Start of Exercise inputs
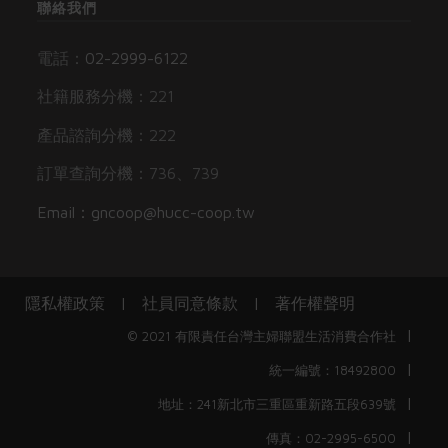
聯絡我們
電話：
02-2999-6122
社籍服務分機：221
產品諮詢分機：222
訂單查詢分機：736、739
Email：gncoop@hucc-coop.tw
隱私權政策
|
社員同意條款
|
著作權聲明
|
© 2021 有限責任台灣主婦聯盟生活消費合作社
|
統一編號：18492800
|
地址：241新北市三重區重新路五段639號
|
傳真：02-2995-6500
End of Exercise inputs
Required action
The records above must be output exactly, except for the pictures.

Response below
聯絡我們
電話：
02-2999-6122
社籍服務分機：221
產品諮詢分機：222
訂單查詢分機：736、739
Email：gncoop@hucc-coop.tw
隱私權政策
|
社員同意條款
|
著作權聲明
|
© 2021 有限責任台灣主婦聯盟生活消費合作社
|
統一編號：18492800
|
地址：241新北市三重區重新路五段639號
|
傳真：02-2995-6500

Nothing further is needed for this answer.